Da un lato, l’autrice racconta con acume e tatto come la vergogna nata dalla stigmatizzazione della propria diversità possa portare una persona a subire violenze (fisiche e psicologiche) e, soprattutto, a sentirsi colpevole delle violenze subite. Come ci hanno insegnato moltissimi attivisti intersex, infatti, l’idea che l’intersessualità sia qualcosa di cui vergognarsi e che deve essere nascosta ad ogni costo è la cosa che provoca i traumi maggiori: è la stigmatizzazione sociale sulla diversità a creare sofferenze e non la diversità del proprio corpo. Dall’altro, però, proprio per la scelta di utilizzare un fatto estremamente drammatico (in questo caso una violenza sessuale) per dare il via al percorso di riflessione su di sé di Max e dei suoi familiari, si corre il rischio di perpetrare degli stereotipi sulle persone intersex, annoverando le loro esperienze di vita sempre e comunque nell’ambito del drammatico senza lasciare spazio per narrazioni meno sensazionali e appetibili dal punto di vista letterario, ma forse più veritiere.

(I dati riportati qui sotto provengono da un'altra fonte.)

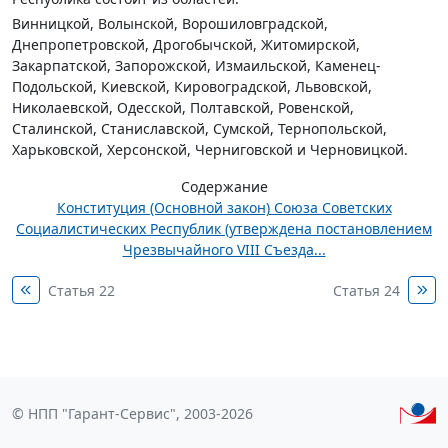
Винницкой, Волынской, Ворошиловградской,
Днепропетровской, Дрогобычской, Житомирской,
Закарпатской, Запорожской, Измаильской, Каменец-
Подольской, Киевской, Кировоградской, Львовской,
Николаевской, Одесской, Полтавской, Ровенской,
Сталинской, Станиславской, Сумской, Тернопольской,
Харьковской, Херсонской, Черниговской и Черновицкой.
Содержание
Конституция (Основной закон) Союза Советских
Социалистических Республик (утверждена постановлением
Чрезвычайного VIII Съезда...
Статья 22
Статья 24
© НПП "Гарант-Сервис", 2003-2026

E’ però pregevole che l’autrice racconti le esplorazioni identitarie del protagonista senza necessariamente fare riferimento alla ‘fluidità di genere’ (il cosiddetto ‘continuum’ tra maschile e femminile): in alcuni casi, infatti, la narrativa ha raccontato l’esperienza dell’intersessualità collegandola ad un’attitudine genderqueer ovvero un’identità o un comportamento di genere fluido tra maschile e femminile che invece non corrisponde necessariamente a come si sentono le persone intersex.

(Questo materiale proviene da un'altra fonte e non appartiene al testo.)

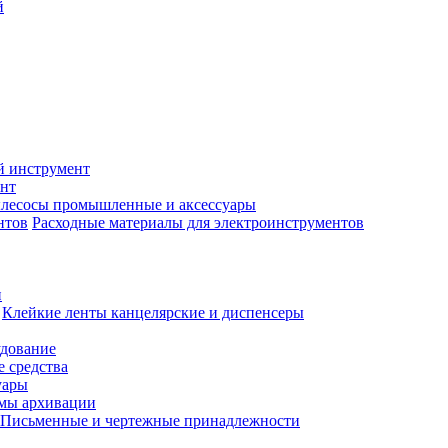
й
й инструмент
нт
лесосы промышленные и аксессуары
Расходные материалы для электроинструментов
и
Клейкие ленты канцелярские и диспенсеры
удование
 средства
уары
емы архивации
Письменные и чертежные принадлежности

In questo senso la letteratura può essere un buon strumento per creare immaginario, rompere il silenzio e sfidare la vergogna attorno all’esperienza dell’intersessualità. Allo stesso modo, però, a fronte di un’esperienza poco conosciuta come quella dell’intersessualità, l’immaginazione letteraria può creare dei fraintendimenti rispetto alle reali esperienze delle persone intersex: questo articolo vuole essere una bussola per orientarsi tra questi due aspetti.